To that we've added split SAFE values, volume consideration, moving average crossover, and various other 'tweaks' to the core system.
Like you, I think the vWave is a good place to start and adjusting to that as a point-of-reference benchmark is not a bad idea.
Like anything else, some results will pan out as gold, some as fool's gold and some a dead end. But we don't know unless we try. So keep at it, and keep us in the loop of your labors. I've expressed the idea myself of creating somehow or other an AI (neural net type thing) AIM that would be able to "learn" based on market information and the results of buy/sell transactions fed into it to become self-adjusting in response to what it's seen. And issue recommendations accordingly.
Best,
AIMster
"Often, that kind of product issuance marks a top."
At least one could play the short side, but the whole scenario is scary to me. I'd rather not be a lemming.
Good point. Pardon the expression, but I wouldn't bet the farm on one of these. Just might be one more thing to add as a component to a larger overall portfolio.
I buy a gallon of milk just about every week, always at Sam's Club. It is around $3.00 currently. It has been at that price since at least last July based on a receipt that was handy.
Other than being the only species (that I know of right off) that regularly consumes another species' milk, the history of milk pricing at least in NY is a sordid tale indeed. Subsidies, rules and regulations, taking NY milk back in the day over to New Jersey to promote competition and offer cheaper milk - soap operas are written of these things!
What's been most affected (so far) have been grain prices, used naturally in a bakery, and pizza shops too.
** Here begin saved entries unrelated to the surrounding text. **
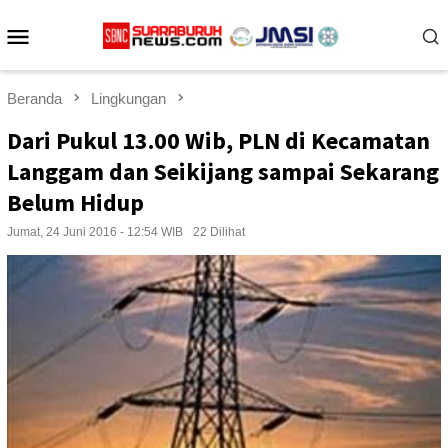
Loncat
Menu
ke
konten
Mobile
Beranda
Lingkungan
Dari Pukul 13.00 Wib, PLN di Kecamatan
Langgam dan Seikijang sampai Sekarang
Belum Hidup
Jumat, 24 Juni 2016 - 12:54 WIB
22 Dilihat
A 'perfect storm' as the checkout clerk put it, more shift to corn, per ethanol, rising transportation costs due to the high price of diesel, economic and climate changes. The Bill Gates foundation just recently awarded Cornell University some $27 million to study wheat rust which is reducing the supply as a disease. Nevermind the rapid decline in bees which will further impact food production.
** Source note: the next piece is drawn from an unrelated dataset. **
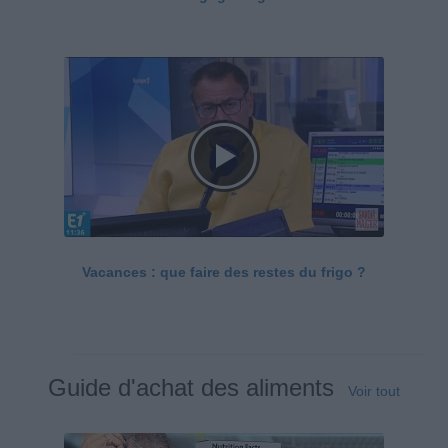
Vacances : que faire des restes du frigo ?
Guide d'achat des aliments
Voir tout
So, today's "top" in these sorts of issues may well be tomorrow's "floor." Stick to the basics: food, water, clothing, shelter and healthcare. Long term those should do well, imho.
Best,
AIMster
Food, food everywhere and nothing to eat!
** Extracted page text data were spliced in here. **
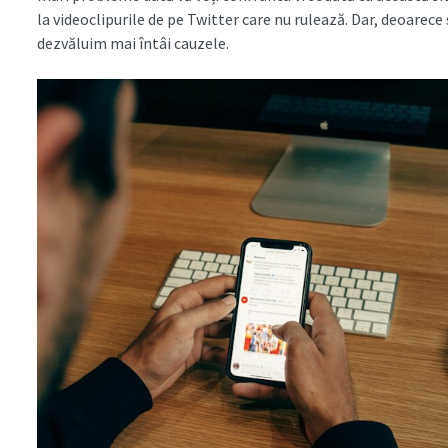
la videoclipurile de pe Twitter care nu rulează. Dar, deoarece
dezvăluim mai întâi cauzele.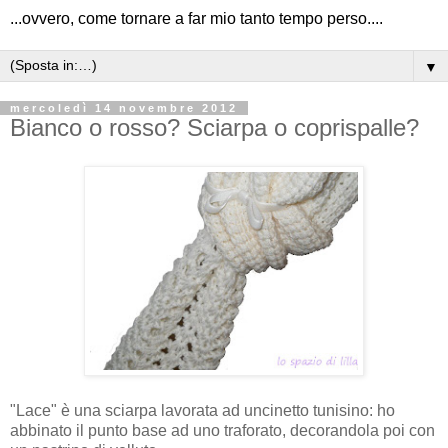
...ovvero, come tornare a far mio tanto tempo perso....
▼
mercoledì 14 novembre 2012
Bianco o rosso? Sciarpa o coprispalle?
"Lace" è una sciarpa lavorata ad uncinetto tunisino: ho
abbinato il punto base ad uno traforato, decorandola poi con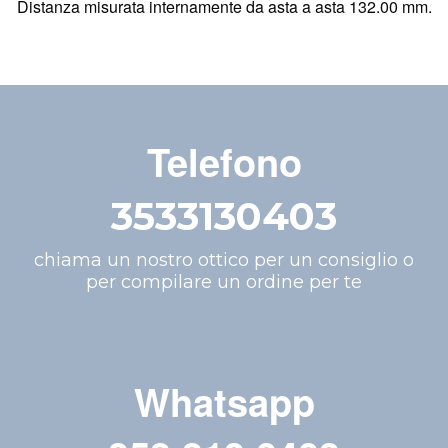
Distanza misurata internamente da asta a asta 132.00 mm.
Telefono
3533130403
chiama un nostro ottico per un consiglio o
per compilare un ordine per te
Whatsapp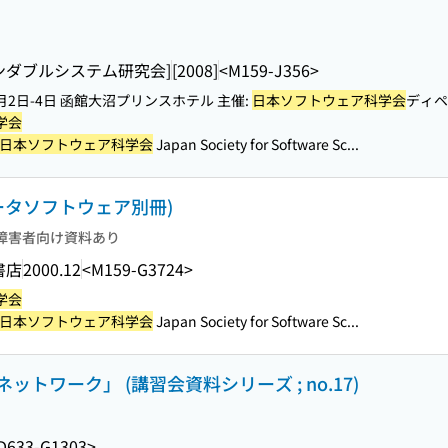
ンダブルシステム研究会]
[2008]
<M159-J356>
7月2日-4日 函館大沼プリンスホテル 主催:
日本ソフトウェア科学会
ディペ
学会
日本ソフトウェア科学会
Japan Society for Software Sc...
ータソフトウェア別冊)
障害者向け資料あり
書店
2000.12
<M159-G3724>
学会
日本ソフトウェア科学会
Japan Society for Software Sc...
トワーク」 (講習会資料シリーズ ; no.17)
D633-G1303>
Got a bit of a reality check last night at the local bakery which features genuine bagels. Last week we got 1/2 dozen, the usual $4.80. Last night, another 1/2 dozen, $5.34! A good 10% increase! Muffins have gone up a dime, and so on and so on...
Not that this doesn't bring opportunity for those who might want to put up some dough in agricultural ETF's to make a little bread later on! Some of these even add leverage so you can really go out on a loaf!
The whole of this food for thought:
Investor's Business Daily
Commodity ETFs, ETNs Sprout From Ag Boom
Wednesday April 16, 6:25 pm ET
Trang Ho
Buying bread requires a lot more dough these days -- a staggering 15% more in March than the same month last year. Food prices overall rose 5% in the first quarter from the year-ago period, the Labor Department reported on Wednesday.
ADVERTISEMENT
Yet the pain for Americans is mild compared with the protests in Bangladesh, South Africa and elsewhere over escalating food prices. In Haiti, deadly riots led to the prime minister's ouster over the weekend.
It may be a crisis in developing countries, but it's an opportunity on Wall Street.
This month alone, investment firms unleashed a buffet of ETFs and ETNs to play price moves in commodities, such as grains and livestock.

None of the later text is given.